The new strategy, based on growing interest in health foods, would in addition see this unit cooperating closer with the ingredients business to develop functional foods, said Raisio, concentrating on Finland, the Baltic area and Eastern European markets for finished products.

There could also be new ingredient launches from the business, said Narvanmaa. Currently Raisio's only ingredients are cholesterol-lowering plant sterols and stanol esters, sold under the Benecol brand. Slow, non-uniform regulatory approvals in different countries this year reduced income and operating profit fell to €-5.4million over the year after a short profit-making period in 2002 (€0.5m).

But 13 new approvals in the last quarter, including new markets like Spain, Portugal and Austria, lifted revenue in the final three months and should boost volume sales and profits in 2004. Heavy marketing input, which further weakened profitability of ingredients, should begin to produce results this year.

"We didn't want to be so dependant on a few key clients so have tried to expand our customer base,"​ said Narvanmaa.

Despite these signs of promise, the company is likely to see increased competition however, with Europe recently giving favourable opinions on phytosterol-based ingredients produced by Forbes Medi-Tech and compatriot firm Teriaka, who says its Diminicol is cheaper to manufacture than Benecol.

"We still feel that the consumer knows little about functional foods. Even if there is tougher competition, more companies on the market will raise consumer awareness. Our biggest challenge is to get consumers to understand what we do,"​ claims Narvanmaa.

The recently acquired diagnostics business, Diffchamb, will also play a role in the new 'well-being' strategy, as the food industry becomes increasingly concerned with safety issues. It has been included along with ingredients under the Life Sciences unit, mainly due to a similar global customer base and international reach, compared to the Nutrition unit's focus on markets nearer to home.

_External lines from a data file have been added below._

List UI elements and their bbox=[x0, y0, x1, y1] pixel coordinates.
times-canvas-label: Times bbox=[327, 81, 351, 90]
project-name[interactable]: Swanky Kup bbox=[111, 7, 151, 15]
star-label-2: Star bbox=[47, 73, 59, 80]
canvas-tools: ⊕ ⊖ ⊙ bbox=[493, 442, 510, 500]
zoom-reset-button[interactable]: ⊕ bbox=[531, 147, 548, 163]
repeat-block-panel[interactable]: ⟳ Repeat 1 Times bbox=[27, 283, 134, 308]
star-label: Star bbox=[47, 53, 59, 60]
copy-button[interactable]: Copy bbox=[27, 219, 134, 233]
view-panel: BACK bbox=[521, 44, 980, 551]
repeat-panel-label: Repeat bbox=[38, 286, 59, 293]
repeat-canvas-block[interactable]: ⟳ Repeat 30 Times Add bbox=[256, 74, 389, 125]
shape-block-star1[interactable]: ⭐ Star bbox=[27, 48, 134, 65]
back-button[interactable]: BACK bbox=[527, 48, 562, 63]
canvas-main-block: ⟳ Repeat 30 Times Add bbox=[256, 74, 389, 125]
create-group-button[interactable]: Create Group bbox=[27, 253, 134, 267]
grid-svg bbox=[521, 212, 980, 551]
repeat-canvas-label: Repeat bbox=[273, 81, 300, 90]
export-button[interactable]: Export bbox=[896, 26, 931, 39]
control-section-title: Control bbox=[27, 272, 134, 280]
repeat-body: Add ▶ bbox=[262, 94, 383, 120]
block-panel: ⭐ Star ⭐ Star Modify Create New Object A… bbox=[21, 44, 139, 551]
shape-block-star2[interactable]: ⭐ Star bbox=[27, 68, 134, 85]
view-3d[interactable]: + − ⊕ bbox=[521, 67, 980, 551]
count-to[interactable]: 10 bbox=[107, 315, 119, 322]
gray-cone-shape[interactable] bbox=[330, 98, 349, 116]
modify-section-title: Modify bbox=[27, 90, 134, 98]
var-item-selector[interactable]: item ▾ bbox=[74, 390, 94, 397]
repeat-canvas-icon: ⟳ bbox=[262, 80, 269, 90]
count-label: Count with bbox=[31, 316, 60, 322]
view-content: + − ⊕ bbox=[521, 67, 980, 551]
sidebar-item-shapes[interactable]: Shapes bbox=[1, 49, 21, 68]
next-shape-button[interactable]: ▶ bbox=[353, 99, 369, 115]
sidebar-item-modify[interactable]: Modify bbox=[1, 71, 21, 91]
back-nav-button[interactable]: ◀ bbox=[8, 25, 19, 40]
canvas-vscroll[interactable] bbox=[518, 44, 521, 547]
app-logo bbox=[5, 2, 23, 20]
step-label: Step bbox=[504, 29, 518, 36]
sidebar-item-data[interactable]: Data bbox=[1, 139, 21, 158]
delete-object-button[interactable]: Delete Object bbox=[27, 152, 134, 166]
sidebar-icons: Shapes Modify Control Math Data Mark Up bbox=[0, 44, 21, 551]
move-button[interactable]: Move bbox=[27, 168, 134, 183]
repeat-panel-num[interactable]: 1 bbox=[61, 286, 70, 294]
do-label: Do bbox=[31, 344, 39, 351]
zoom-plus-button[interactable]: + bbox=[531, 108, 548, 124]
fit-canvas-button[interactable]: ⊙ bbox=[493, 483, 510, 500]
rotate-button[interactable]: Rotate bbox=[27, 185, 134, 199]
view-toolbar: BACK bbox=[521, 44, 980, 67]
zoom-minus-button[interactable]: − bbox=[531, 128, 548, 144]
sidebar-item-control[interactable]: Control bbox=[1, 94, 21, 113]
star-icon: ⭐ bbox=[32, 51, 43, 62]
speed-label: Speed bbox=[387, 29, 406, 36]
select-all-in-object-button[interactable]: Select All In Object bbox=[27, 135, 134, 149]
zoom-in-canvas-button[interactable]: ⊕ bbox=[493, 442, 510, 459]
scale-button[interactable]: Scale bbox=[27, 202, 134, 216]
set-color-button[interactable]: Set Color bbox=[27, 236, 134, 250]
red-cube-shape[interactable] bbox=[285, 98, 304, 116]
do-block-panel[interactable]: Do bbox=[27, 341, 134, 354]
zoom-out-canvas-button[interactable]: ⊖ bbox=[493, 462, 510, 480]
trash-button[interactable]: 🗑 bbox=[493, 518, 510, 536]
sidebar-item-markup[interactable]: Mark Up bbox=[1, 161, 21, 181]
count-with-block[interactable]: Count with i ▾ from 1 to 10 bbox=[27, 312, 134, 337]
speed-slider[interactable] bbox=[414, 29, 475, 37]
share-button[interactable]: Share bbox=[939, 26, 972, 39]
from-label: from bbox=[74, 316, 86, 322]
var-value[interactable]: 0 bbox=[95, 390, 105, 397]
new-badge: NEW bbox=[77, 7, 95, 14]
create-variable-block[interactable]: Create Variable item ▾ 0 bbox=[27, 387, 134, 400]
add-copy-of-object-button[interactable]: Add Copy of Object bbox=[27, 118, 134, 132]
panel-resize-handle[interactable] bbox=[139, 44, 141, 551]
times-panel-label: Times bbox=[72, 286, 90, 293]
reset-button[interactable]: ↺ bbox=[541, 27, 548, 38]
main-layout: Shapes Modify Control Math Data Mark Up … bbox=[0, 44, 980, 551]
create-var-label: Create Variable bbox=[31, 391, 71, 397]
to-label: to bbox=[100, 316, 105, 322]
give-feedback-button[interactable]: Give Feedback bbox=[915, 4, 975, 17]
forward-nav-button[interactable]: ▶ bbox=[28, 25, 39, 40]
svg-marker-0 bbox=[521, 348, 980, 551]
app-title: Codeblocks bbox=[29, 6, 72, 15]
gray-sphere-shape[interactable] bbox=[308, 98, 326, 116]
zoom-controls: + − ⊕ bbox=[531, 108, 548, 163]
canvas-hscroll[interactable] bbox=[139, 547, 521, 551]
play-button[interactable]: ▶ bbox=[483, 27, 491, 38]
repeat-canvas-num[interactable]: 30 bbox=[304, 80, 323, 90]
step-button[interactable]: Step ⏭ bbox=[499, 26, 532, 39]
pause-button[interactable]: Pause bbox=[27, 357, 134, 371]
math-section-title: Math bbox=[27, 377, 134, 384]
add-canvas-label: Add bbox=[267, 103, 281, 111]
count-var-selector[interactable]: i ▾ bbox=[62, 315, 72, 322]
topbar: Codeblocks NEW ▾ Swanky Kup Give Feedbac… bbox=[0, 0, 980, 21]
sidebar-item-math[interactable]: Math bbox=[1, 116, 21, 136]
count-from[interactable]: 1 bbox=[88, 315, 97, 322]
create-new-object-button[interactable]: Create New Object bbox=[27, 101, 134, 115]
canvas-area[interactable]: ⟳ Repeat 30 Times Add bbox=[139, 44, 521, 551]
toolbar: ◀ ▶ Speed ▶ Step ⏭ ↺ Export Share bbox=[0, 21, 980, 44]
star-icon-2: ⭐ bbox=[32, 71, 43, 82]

Global expansion and rapid growth are being sought in both ingredients and diagnostics. Although diagnostics is not expected to make significant profits in its first year, this sector is growing at 10-20 per cent annually.

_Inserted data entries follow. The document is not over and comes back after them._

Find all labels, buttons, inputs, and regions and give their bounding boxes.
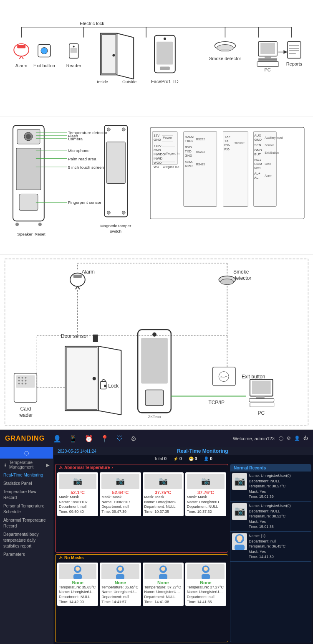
power-icon[interactable]: ⏻ [303,436,308,442]
svg-point-11 [112,54,115,57]
cards-grid: ⚠ Abnormal Temperature › 📷 52.1°C [53,462,313,644]
svg-text:RX-: RX- [225,147,230,151]
card-info-4: Mask: Mask Name: UnregisterUser(0) Depar… [187,495,225,515]
svg-point-170 [22,383,23,385]
no-mask-info-2: Temperature: 35.65°C Name: UnregisterUse… [101,585,139,605]
unregistered-count: 0 [210,456,212,461]
sidebar-item-abnormal[interactable]: Abnormal Temperature Record [0,516,53,530]
normal-record-img-2: 📷 [232,503,247,520]
person-icon: 👤 [204,456,209,461]
svg-text:Card: Card [20,406,31,412]
system-diagram-section: Electric lock Inside Outside Alarm Exit … [0,0,313,117]
svg-text:Ethernet: Ethernet [233,142,244,145]
sidebar-item-realtime[interactable]: Real-Time Monitoring [0,471,53,479]
nav-shield-icon[interactable]: 🛡 [116,435,123,442]
svg-point-155 [93,377,96,380]
svg-point-58 [15,223,19,226]
no-mask-info-4: Temperature: 37.27°C Name: UnregisterUse… [187,585,225,605]
svg-text:Wiegand out: Wiegand out [163,165,179,169]
settings-icon[interactable]: ⚙ [287,436,291,442]
nav-clock-icon[interactable]: ⏰ [85,435,93,443]
card-info-3: Mask: Mask Name: UnregisterUser(0) Depar… [144,495,182,515]
svg-text:TCP/IP: TCP/IP [208,400,225,406]
no-mask-img-1 [59,564,96,579]
no-mask-card-4: None Temperature: 37.27°C Name: Unregist… [185,563,226,606]
svg-text:TX+: TX+ [225,135,231,139]
stat-abnormal: ⚡ 0 [173,456,182,461]
svg-text:RX-: RX- [225,143,230,147]
svg-text:GND: GND [254,138,262,142]
svg-text:RXD2: RXD2 [185,135,194,139]
svg-text:Outside: Outside [122,79,137,84]
abnormal-card-1: 📷 52.1°C Mask: Mask Name: 19961107 Depar… [57,472,98,516]
expand-icon: ▶ [46,463,50,467]
svg-text:Camera: Camera [68,137,83,141]
svg-text:Smoke: Smoke [233,269,249,275]
card-info-2: Mask: Mask Name: 19961107 Department: nu… [101,495,139,515]
user-icon[interactable]: 👤 [294,436,300,442]
sidebar-item-statistics[interactable]: Statistics Panel [0,479,53,488]
svg-text:TXD2: TXD2 [185,139,194,143]
content-area: 2020-05-25 14:41:24 Real-Time Monitoring… [53,447,313,644]
svg-text:5 inch touch screen: 5 inch touch screen [68,165,104,170]
svg-text:INWDO: INWDO [154,152,165,156]
svg-text:ZKTeco: ZKTeco [148,415,161,419]
svg-point-144 [220,279,234,285]
sidebar-clock-icon: ◯ [24,451,29,455]
nav-person-icon[interactable]: 👤 [53,435,61,443]
svg-text:NO1: NO1 [254,158,261,162]
svg-point-31 [164,38,166,40]
navbar-action-icons: ⓘ ⚙ 👤 ⏻ [279,436,308,442]
svg-rect-18 [17,45,25,48]
svg-text:📷: 📷 [234,475,246,487]
total-count: 0 [164,456,167,461]
svg-point-59 [38,223,42,226]
mask-icon: 😷 [189,456,194,461]
svg-text:Lock: Lock [265,162,271,165]
info-icon[interactable]: ⓘ [279,436,283,442]
sidebar-item-personal[interactable]: Personal Temperature Schedule [0,502,53,516]
svg-text:RS485: RS485 [196,163,205,166]
nav-gear-icon[interactable]: ⚙ [131,435,136,443]
svg-point-205 [76,567,80,571]
svg-rect-207 [116,574,124,579]
left-panel: ⚠ Abnormal Temperature › 📷 52.1°C [55,464,228,642]
svg-text:Alarm: Alarm [265,174,272,177]
no-mask-img-3 [144,564,182,579]
normal-records-panel: Normal Records 📷 Name: UnregisterUser(0)… [230,464,311,642]
page-title: Real-Time Monitoring [96,448,309,454]
svg-rect-36 [221,49,229,52]
sidebar-item-params[interactable]: Parameters [0,550,53,559]
svg-point-167 [22,380,23,382]
timestamp: 2020-05-25 14:41:24 [58,449,96,454]
svg-point-164 [22,377,23,379]
svg-rect-220 [235,545,245,550]
svg-text:TX: TX [225,139,229,143]
sidebar-item-raw[interactable]: Temperature Raw Record [0,488,53,502]
svg-text:Sensor: Sensor [265,144,274,147]
no-mask-temp-4: None [187,580,225,585]
nav-icons: 👤 📱 ⏰ 📍 🛡 ⚙ [53,435,225,443]
no-mask-title: ⚠ No Masks [56,555,228,561]
temp-icon: 🌡 [3,463,8,467]
svg-text:PC: PC [264,67,270,72]
sidebar-top-icon: ◯ [0,447,53,459]
nav-phone-icon[interactable]: 📱 [69,435,77,443]
nav-location-icon[interactable]: 📍 [101,435,109,443]
svg-text:Reader: Reader [66,63,81,68]
device-diagram-section: Temperature detector Flash Camera Microp… [0,117,313,255]
software-ui-section: GRANDING 👤 📱 ⏰ 📍 🛡 ⚙ Welcome, admin123 ⓘ… [0,430,313,644]
svg-point-179 [152,332,156,337]
svg-rect-56 [16,148,41,190]
svg-rect-213 [202,574,210,579]
svg-text:📷: 📷 [234,505,246,517]
svg-point-23 [41,48,48,54]
sidebar-item-dept[interactable]: Departmental body temperature daily stat… [0,530,53,550]
no-mask-info-3: Temperature: 37.27°C Name: UnregisterUse… [144,585,182,605]
svg-text:Exit button: Exit button [242,374,265,380]
abnormal-expand-icon: › [111,465,113,470]
normal-record-2: 📷 Name: UnregisterUser(0) Department: NU… [230,502,311,532]
svg-point-211 [161,567,165,571]
svg-text:Inside: Inside [97,79,108,84]
svg-text:485A: 485A [185,160,193,164]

Improvements in capital management may also help the group back to profit in coming months. The amount of capital tied up in inventories has been reduced by €35.9 million, thanks partly to changes in purchasing policy, said Raisio, and the volume of working capital is down by €50.7 million. Cash flow from operations came to €77 million, up from €45 million the previous year.

There are improvements in sight, according to Narvanmaa. A focus on health could prove to be a healthier option for the company too.